L’Express publie quelques extraits du dernier livre de Michel Onfray, “L’Art d’être français“, dans lequel il s’en prend notamment à l’ « islamo-gauchisme », « l’écologisme » ou « le néo-féminisme », comme à Assa Traoré, Edwy Plenel ou Greta Thunberg :
Comment en sommes-nous arrivés là? me direz-vous. Invoquons le mouvement des civilisations et le fait que nous nous trouvons en bout de course. Après presque deux mille ans, le judéo-christianisme a fait son temps. Comme chez tout organisme vivant, vient l’heure de la mort. Le mouvement qui affecte tout ce qui vit – des ravages du coronavirus aux actuelles fusions d’étoiles en passant par l’existence humaine… – suppose un même schéma. D’abord le temps de la vigueur : nais sance, croissance, puissance. Puis le temps de l’épuisement : dégénérescence, sénescence, déliquescence.
A l’évidence, notre civilisation touche à sa fin. On pourrait presque créer une discipline historique dont la spécialité consisterait à expliquer les effondrements des civilisations! Chaque époque y va de son fantasme pour expliquer la chute de Rome : les anticléricaux du XVIIIe siècle avancent que Constantin a christianisé l’Empire, donc détruit Rome; les nationalistes du XIXe siècle estiment que la citoyenneté dans l’Empire était devenue une formalité et que le ciment impérial ne pouvait plus prendre; les écologistes du XXe siècle en appellent à l’impéritie des agriculteurs ou dénoncent des campagnes militaires navales ayant occasionné la déforestation pour construire des bateaux, etc.
On peut, comme moi, estimer qu’il n’y aurait pas qu’une seule cause à mobiliser, d’autant plus que ces prétendues causes pourraient bien n’être que… des effets! Ma lecture vitaliste me fait considérer les civilisations comme des organismes vivants qui, d’une certaine manière, se reproduisent, car aucune civilisation ne naît de rien et toutes procèdent d’un même tuilage – qu’on songe au monde grécoromain ou à celui du judéo-christianisme, tous deux soumis au même processus…
Lascaux, Assur, Sumer, Babylone, l’Egypte, la Grèce, Rome, l’Europe – pour aller vite… – sont autant de civilisations qui ont obéi à ce schéma vitaliste. A Louxor, des hommes ont cru en Horus, Bastet ou Nout, mais plus personne n’y croit autour du Nil ni nulle part ailleurs. De même avec les autres dieux des autres civilisations, eux aussi soumis à la loi du vivant : ils sortent du néant, font ce qu’ils ont à faire, autrement dit vivent, puis retournent au néant.

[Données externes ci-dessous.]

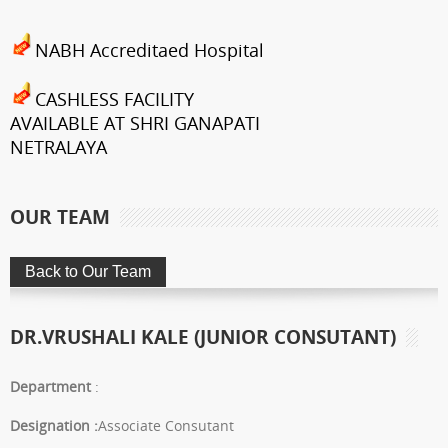
NABH Accreditaed Hospital
CASHLESS FACILITY
AVAILABLE AT SHRI GANAPATI
NETRALAYA
FCRA Details
OUR TEAM
Shri Ganapati Netralaya has
been empanelled to provide
eyecare services under
Mahatma Jyotiba Phule Jana
DR.VRUSHALI KALE (JUNIOR CONSUTANT)
Arogya Yojana
Journey towards "Green
Department
:
Hospital"
Designation :
Associate Consutant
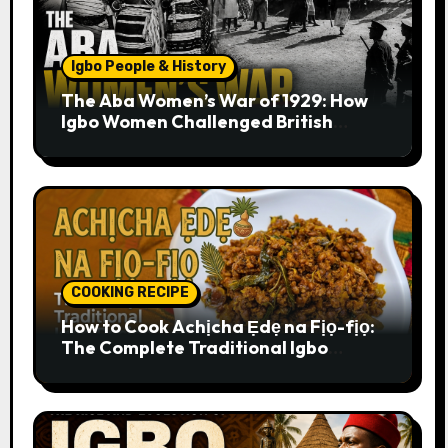
Igbo People & History
The Aba Women’s War of 1929: How
Igbo Women Challenged British
Colonial Rule
COOKING RECIPE
How to Cook Achịcha Ẹdẹ na Fịọ-fịọ:
The Complete Traditional Igbo
Recipe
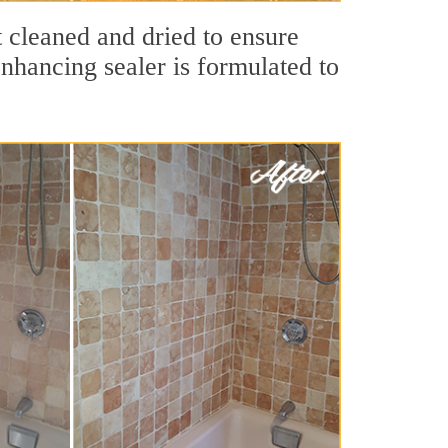
t cleaned and dried to ensure
nhancing sealer is formulated to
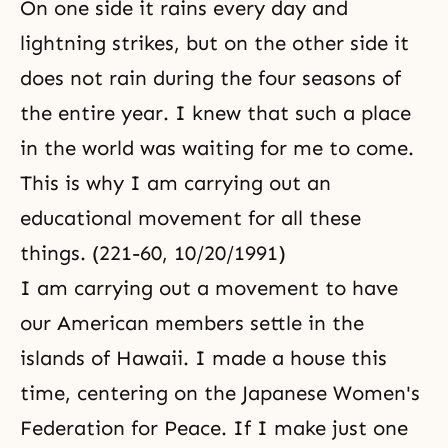
On one side it rains every day and
lightning strikes, but on the other side it
does not rain during the four seasons of
the entire year. I knew that such a place
in the world was waiting for me to come.
This is why I am carrying out an
educational movement for all these
things. (221-60, 10/20/1991)
I am carrying out a movement to have
our American members settle in the
islands of Hawaii. I made a house this
time, centering on the Japanese Women's
Federation for Peace. If I make just one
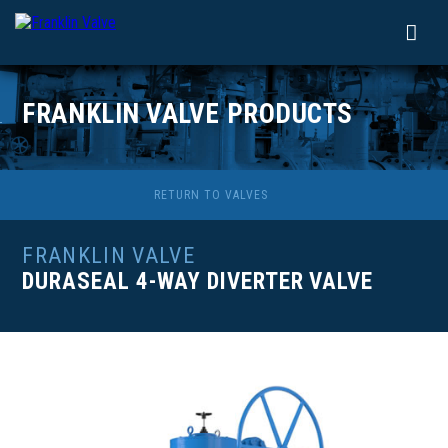
FRANKLIN VALVE PRODUCTS
RETURN TO VALVES
FRANKLIN VALVE
DURASEAL 4-WAY DIVERTER VALVE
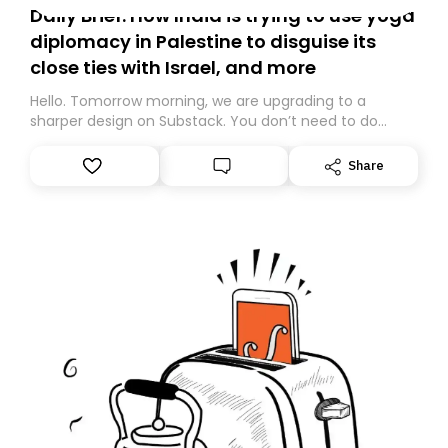
Daily Brief: How India is trying to use yoga
diplomacy in Palestine to disguise its
close ties with Israel, and more
Hello. Tomorrow morning, we are upgrading to a
sharper design on Substack. You don’t need to do
anything – we are moving your subscription for you.
However, because we are changing platforms,
Share
tomorrow’s email might land in the wrong folder. If you
don’t find it in your main inbox, please look in your
Spam or Promotions folder and simply move the email
to your primary inbox. See you there tomorrow!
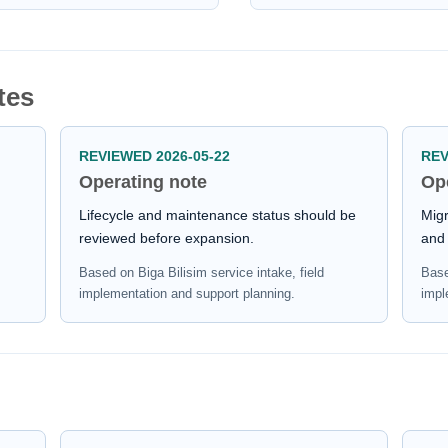
tes
REVIEWED 2026-05-22
REV
Operating note
Op
Lifecycle and maintenance status should be
Migr
reviewed before expansion.
and 
Based on Biga Bilisim service intake, field
Base
implementation and support planning.
impl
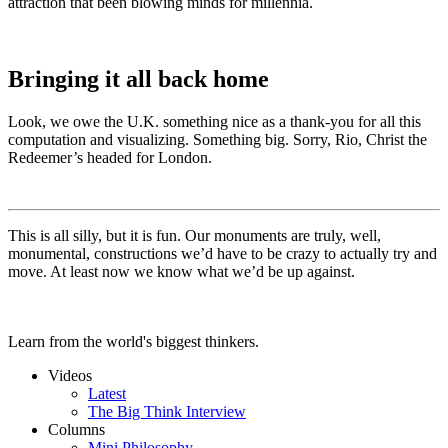
attraction that been blowing minds for millennia.
Bringing it all back home
Look, we owe the U.K. something nice as a thank-you for all this
computation and visualizing. Something big. Sorry, Rio, Christ the
Redeemer’s headed for London.
This is all silly, but it is fun. Our monuments are truly, well,
monumental, constructions we’d have to be crazy to actually try and
move. At least now we know what we’d be up against.
Learn from the world's biggest thinkers.
Videos
Latest
The Big Think Interview
Columns
Mini Philosophy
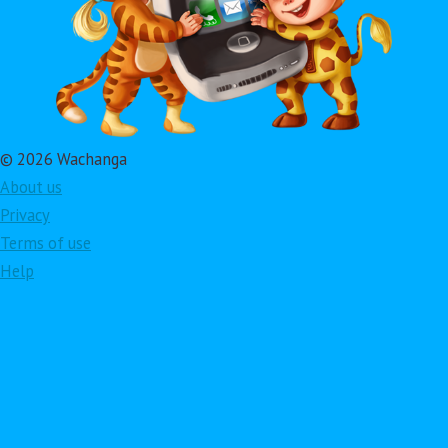
© 2026 Wachanga
About us
Privacy
Terms of use
Help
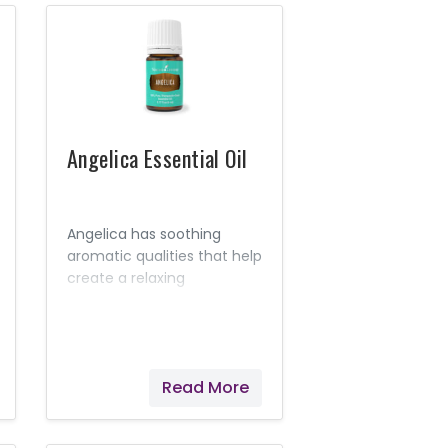
disease.
Angelica Essential Oil
Angelica has soothing
aromatic qualities that help
create a relaxing
environment. It has been
referred to as the "oil of
angels," in part because of
its calming aroma.
Read More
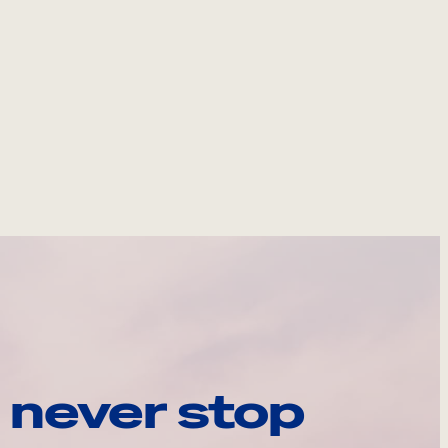
 never stop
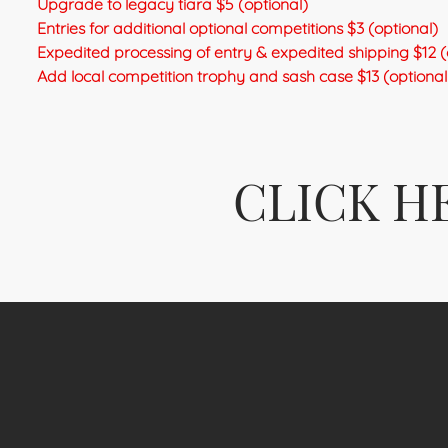
Upgrade to legacy tiara $5 (optional)
Entries for additional optional competitions $3 (optional)
Expedited processing of entry & expedited shipping $12 (
Add local competition trophy and sash case $13 (optional 
CLICK H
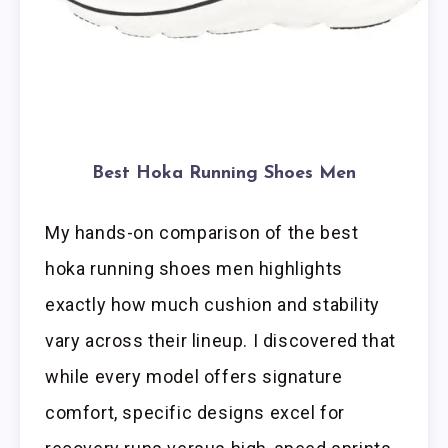
Best Hoka Running Shoes Men
My hands-on comparison of the best
hoka running shoes men highlights
exactly how much cushion and stability
vary across their lineup. I discovered that
while every model offers signature
comfort, specific designs excel for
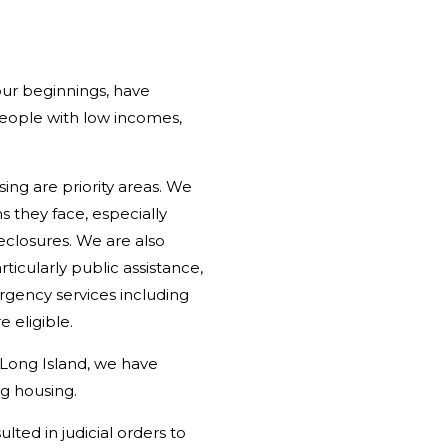
our beginnings, have
people with low incomes,
ing are priority areas. We
 they face, especially
reclosures. We are also
icularly public assistance,
rgency services including
 eligible.
 Long Island, we have
ng housing.
lted in judicial orders to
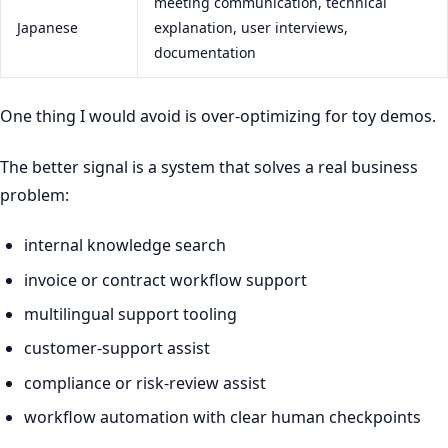
meeting communication, technical
Japanese
explanation, user interviews,
documentation
One thing I would avoid is over-optimizing for toy demos.
The better signal is a system that solves a real business
problem:
internal knowledge search
invoice or contract workflow support
multilingual support tooling
customer-support assist
compliance or risk-review assist
workflow automation with clear human checkpoints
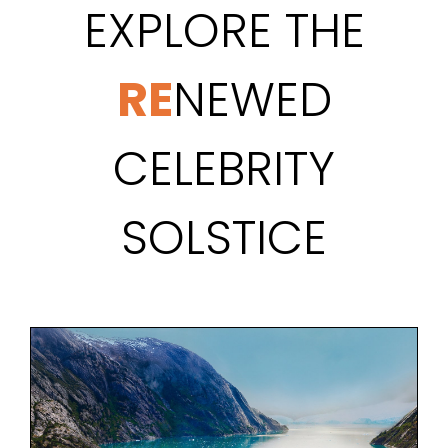
EXPLORE THE
RE
NEWED
CELEBRITY
SOLSTICE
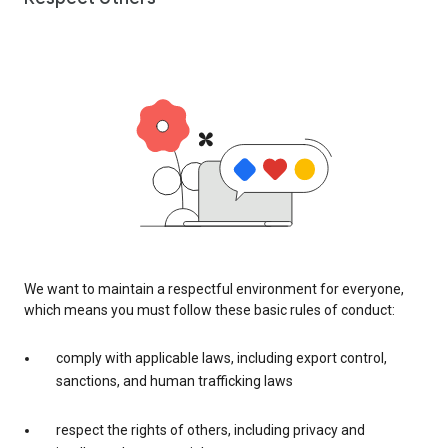
We want to maintain a respectful environment for everyone,
which means you must follow these basic rules of conduct:
comply with applicable laws, including export control,
sanctions, and human trafficking laws
respect the rights of others, including privacy and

Le délitement de la civilisation judéo-chrétienne s’est effectué au cours des siècles, car tout ce qui naît entame immédiatement son cheminement vers la tombe. On peut bien sûr tracer, pister le mécanisme de la décadence et donner à chaque moment historique son rôle dans ce processus de dégradation – l’apparition du nominalisme qui attaque la possibilité du Dieu chrétien au Moyen Age, la redécouverte de l’Antiquité à la Renaissance qui montre que le monde chrétien n’est pas le seul, le surgissement de Descartes qui laïcise la pensée et demande à la raison, plutôt qu’à Dieu, de rendre compte du monde, la philosophie des Lumières qui fait un usage abondant de la Raison contre le christianisme et son Dieu, la philosophie politique du XIXe qui, après la Révolution française, invente le socialisme, le communisme et l’anarchisme. Tout cela a travaillé l’édifice judéo-chrétien comme des termites la charpente d’une cathédrale. Un jour vient où la structure en bois de l’édifice part en poussière : les forces des poussées alors retenues et contenues ne le sont plus – le monument tombe.